Suppose that for all $x \in E$ we have a probability measure
$\bfP(x, \dif y)$ on $E$.
% i.e. $\mu(A) \coloneqq \int_A \bP(x, \dif y)$ is a probability measure.
Such a probability measure is a called
a \vocab{transition probability measure}.
\end{notation}
\begin{examle}
$E =\R$,
\[\bfP(x, \dif y) = \frac{1}{\sqrt{2 \pi} } e^{- \frac{(x-y)^2}{2}} \dif y\]
is a transition probability measure.
\end{examle}
\begin{example}[Simple random walk as a transition probability measure]

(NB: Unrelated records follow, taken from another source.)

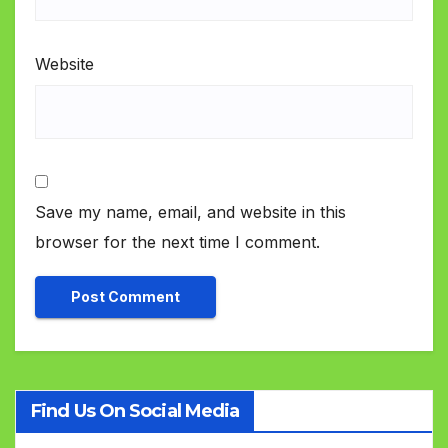
Website
Save my name, email, and website in this
browser for the next time I comment.
Find Us On Social Media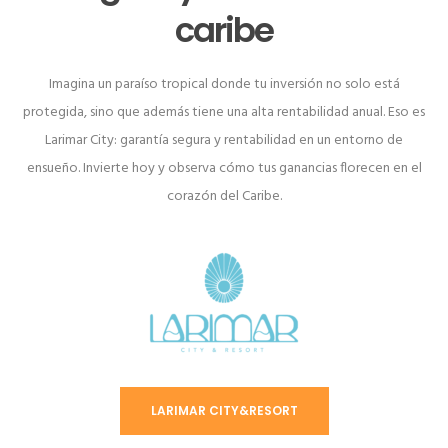
caribe
Imagina un paraíso tropical donde tu inversión no solo está
protegida, sino que además tiene una alta rentabilidad anual. Eso es
Larimar City: garantía segura y rentabilidad en un entorno de
ensueño. Invierte hoy y observa cómo tus ganancias florecen en el
corazón del Caribe.
LARIMAR CITY&RESORT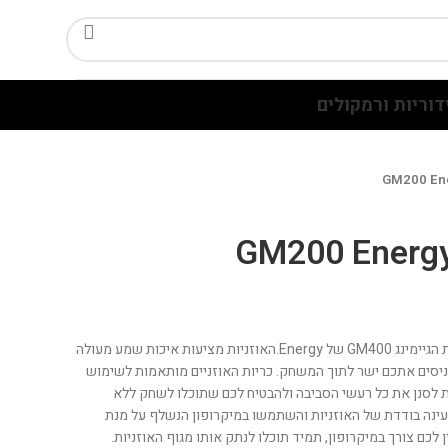
דוריות ורמקולים
שחקו ללא המגבלות של כבלים עם אוזניות הגיימינג GM400 של Energy.האוזניות מציעות איכות שמע מעולה
 עוצמתיים, המכניסים אתכם ישר לתוך המשחק. כריות האוזניים מותאמות לשימוש
ת לסנן את כל רעשי הסביבה ולהבטיח לכם שתוכלו לשחק ללא
ת ברציפות מטעינה בודדת של האוזניות והשתמשו במיקרופון הנשלף על מנת
לכם צורך במיקרופון, תמיד תוכלו לנתק אותו מגוף האוזניות.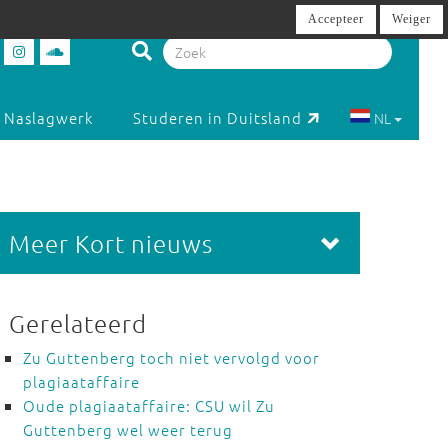
Accepteer
Weiger
Naslagwerk
Studeren in Duitsland
NL
Meer Kort nieuws
Gerelateerd
Zu Guttenberg toch niet vervolgd voor
plagiaataffaire
Oude plagiaataffaire: CSU wil Zu
Guttenberg wel weer terug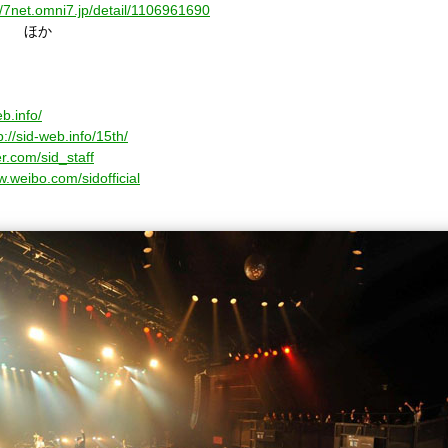
//7net.omni7.jp/detail/1106961690
ほか
eb.info/
p://sid-web.info/15th/
ter.com/sid_staff
w.weibo.com/sidofficial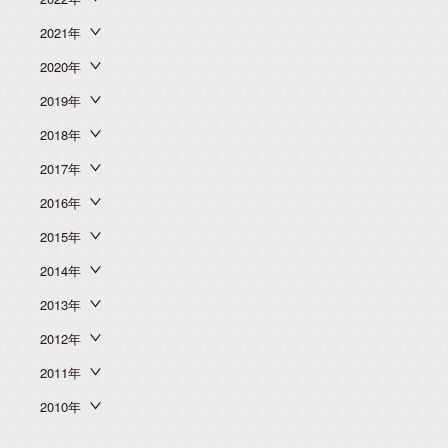
2021年
2020年
2019年
2018年
2017年
2016年
2015年
2014年
2013年
2012年
2011年
2010年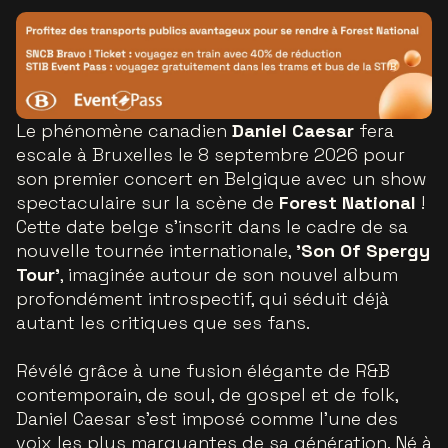
Le phénomène canadien
Daniel Caesar
fera
escale à Bruxelles le 8 septembre 2026 pour
son premier concert en Belgique avec un show
spectaculaire sur la scène de
Forest National
!
Cette date belge s’inscrit dans le cadre de sa
nouvelle tournée internationale,
'Son Of Spergy
Tour'
, imaginée autour de son nouvel album
profondément introspectif, qui séduit déjà
autant les critiques que ses fans.
Révélé grâce à une fusion élégante de R&B
contemporain, de soul, de gospel et de folk,
Daniel Caesar s’est imposé comme l’une des
voix les plus marquantes de sa génération. Né à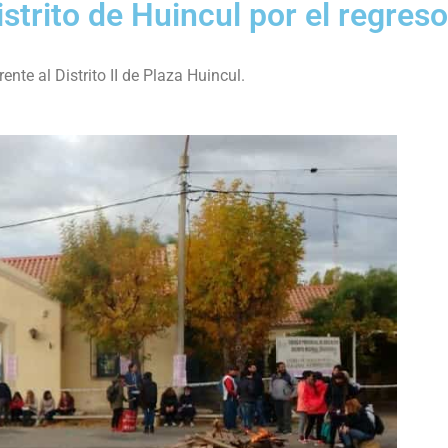
strito de Huincul por el regreso
te al Distrito II de Plaza Huincul.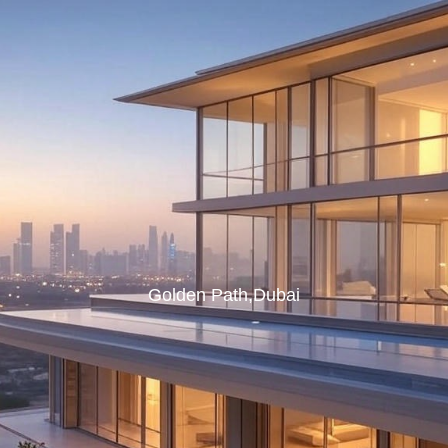
Golden Path,Dubai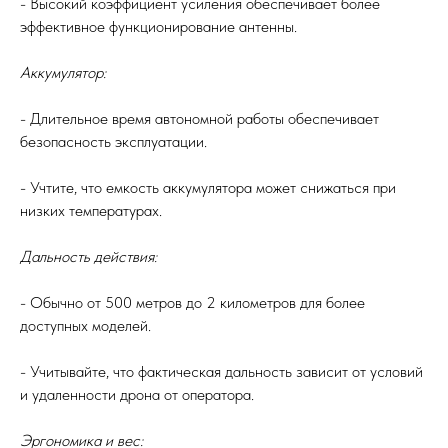
- Высокий коэффициент усиления обеспечивает более
эффективное функционирование антенны.
Аккумулятор:
- Длительное время автономной работы обеспечивает
безопасность эксплуатации.
- Учтите, что емкость аккумулятора может снижаться при
низких температурах.
Дальность действия:
- Обычно от 500 метров до 2 километров для более
доступных моделей.
- Учитывайте, что фактическая дальность зависит от условий
и удаленности дрона от оператора.
Эргономика и вес: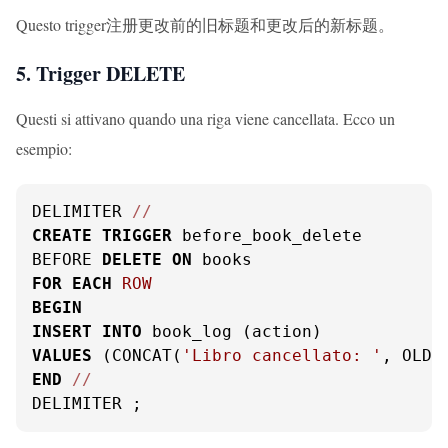
Questo trigger注册更改前的旧标题和更改后的新标题。
5. Trigger DELETE
Questi si attivano quando una riga viene cancellata. Ecco un
esempio:
DELIMITER 
/
/
CREATE
TRIGGER
 before_book_delete

BEFORE 
DELETE
ON
FOR
EACH
ROW
BEGIN
INSERT
INTO
VALUES
 (CONCAT(
'Libro cancellato: '
END
/
/
DELIMITER ;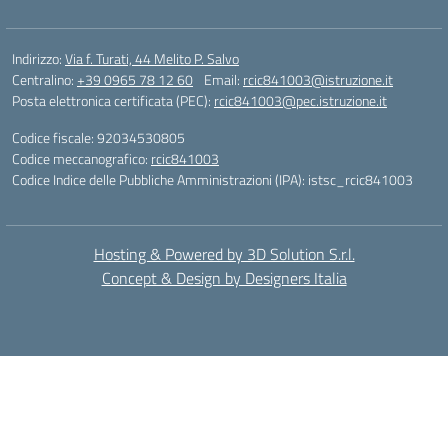
Indirizzo:
Via f. Turati, 44 Melito P. Salvo
Centralino:
+39 0965 78 12 60
Email:
rcic841003@istruzione.it
Posta elettronica certificata (PEC):
rcic841003@pec.istruzione.it
Codice fiscale: 92034530805
Codice meccanografico:
rcic841003
Codice Indice delle Pubbliche Amministrazioni (IPA): istsc_rcic841003
Hosting & Powered by 3D Solution S.r.l.
Concept & Design by Designers Italia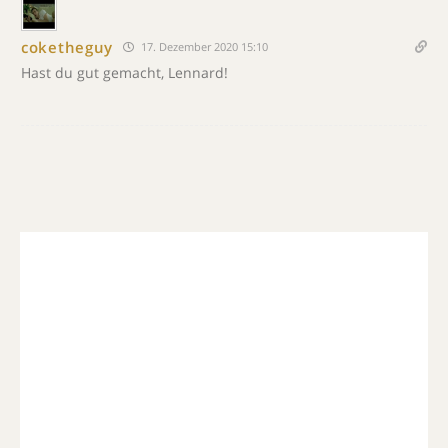
coketheguy
17. Dezember 2020 15:10
Hast du gut gemacht, Lennard!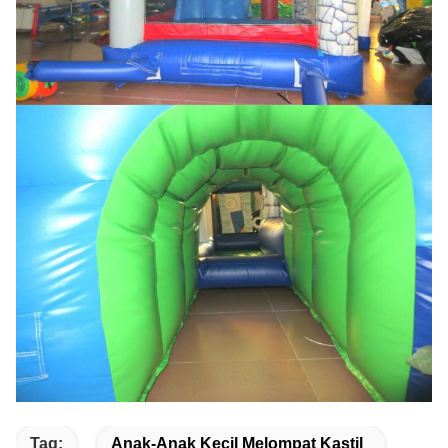
Tag:
Anak-Anak Kecil Melompat Kastil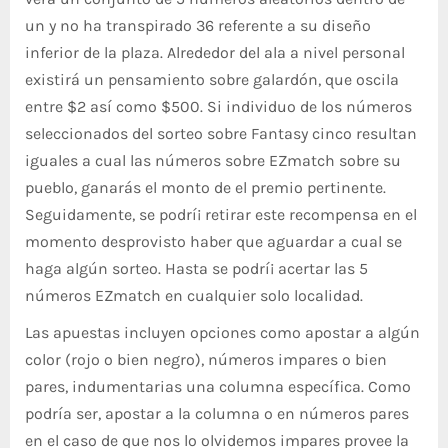
un y no ha transpirado 36 referente a su diseño
inferior de la plaza. Alrededor del ala a nivel personal
existirá un pensamiento sobre galardón, que oscila
entre $2 así­ como $500. Si individuo de los números
seleccionados del sorteo sobre Fantasy cinco resultan
iguales a cual las números sobre EZmatch sobre su
pueblo, ganarás el monto de el premio pertinente.
Seguidamente, se podrí¡ retirar este recompensa en el
momento desprovisto haber que aguardar a cual se
haga algún sorteo. Hasta se podrí¡ acertar las 5
números EZmatch en cualquier solo localidad.
Las apuestas incluyen opciones como apostar a algún
color (rojo o bien negro), números impares o bien
pares, indumentarias una columna específica. Como
podrí­a ser, apostar a la columna o en números pares
en el caso de que nos lo olvidemos impares provee la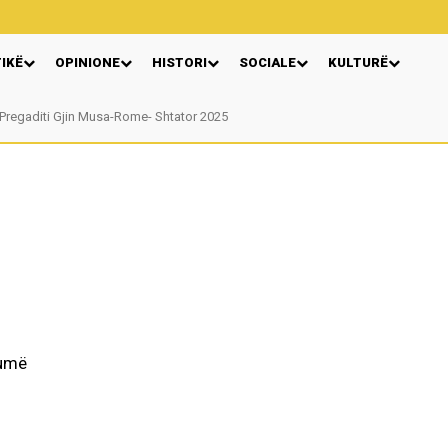
TIKË
OPINIONE
HISTORI
SOCIALE
KULTURË
Pregaditi Gjin Musa-Rome- Shtator 2025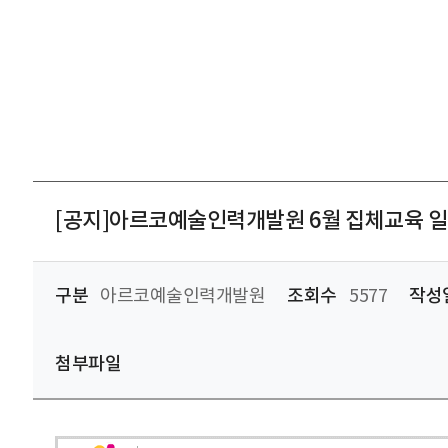
[공지]아르코예술인력개발원 6월 집체교육 일
구분
아르코예술인력개발원
조회수
5577
작성
첨부파일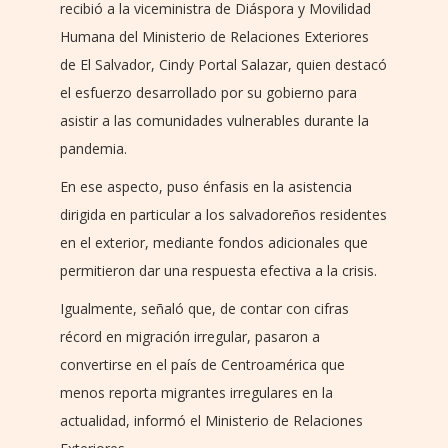
recibió a la viceministra de Diáspora y Movilidad
Humana del Ministerio de Relaciones Exteriores
de El Salvador, Cindy Portal Salazar, quien destacó
el esfuerzo desarrollado por su gobierno para
asistir a las comunidades vulnerables durante la
pandemia.
En ese aspecto, puso énfasis en la asistencia
dirigida en particular a los salvadoreños residentes
en el exterior, mediante fondos adicionales que
permitieron dar una respuesta efectiva a la crisis.
Igualmente, señaló que, de contar con cifras
récord en migración irregular, pasaron a
convertirse en el país de Centroamérica que
menos reporta migrantes irregulares en la
actualidad, informó el Ministerio de Relaciones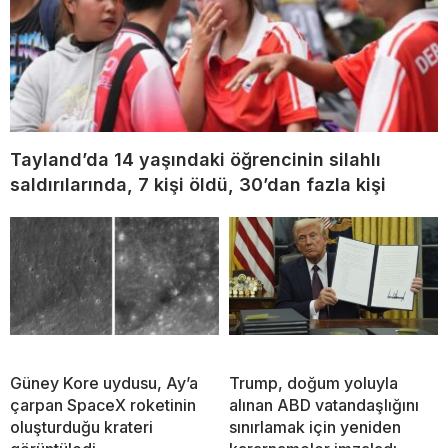
Tayland’da 14 yaşındaki öğrencinin silahlı
saldırılarında, 7 kişi öldü, 30’dan fazla kişi
Güney Kore uydusu, Ay’a
Trump, doğum yoluyla
çarpan SpaceX roketinin
alınan ABD vatandaşlığını
oluşturduğu krateri
sınırlamak için yeniden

$E = \Z$, $\bfP(x, \dif y)$
assigns mass $\frac{1}{2}$ to $y = x+1$ and $y = x -1$.
\end{example}
\begin{definition}
For every bounded, measurable function $f : E \to \R$,
$x \in E$
define
\[
(\bfP f)(x) \coloneqq \int_E f(y) \bfP(x, \dif y).
\]
This $\bfP$ is called a \vocab{transition operator}.
\end{definition}
\begin{fact}
If $f \ge 0$, then $(\bfP f)(\cdot ) \ge 0$.
If $f \equiv 1$, we have $(\bfP f) \equiv 1$.
\end{fact}
\begin{notation}
Let $\bfI$ denote the \vocab{identity operator},
i.e.
\[
(\bfI f)(x) = f(x)
\]
for all $f$.
Then for a transition operator $\bfP$ we write
\[
\bfL \coloneqq \bfI - \bfP.
\]
\end{notation}
\begin{goal}
Take $E = \R$.
Suppose that $A^c \subseteq \R$ is a bounded domain.
Given a bounded function $f$ on $\R$,
we want a function $u$ which is bounded,
such that
$Lu = 0$ on $A^c$ and $u = f$ on $A$.
\end{goal}
We will show that $u(x) = \bE_x[f(X_{T_A})]$
is the unique solution to this problem.
\begin{definition}
Let $(\Omega, \cF, \{\cF_n\}_n, \bP_x)$
be a filtered probability space, where for every $x \in \R$,
$\bP_x$ is a probability measure.
Let $\bE_x$ denote expectation with respect to $\bfP(x, \cdot )$.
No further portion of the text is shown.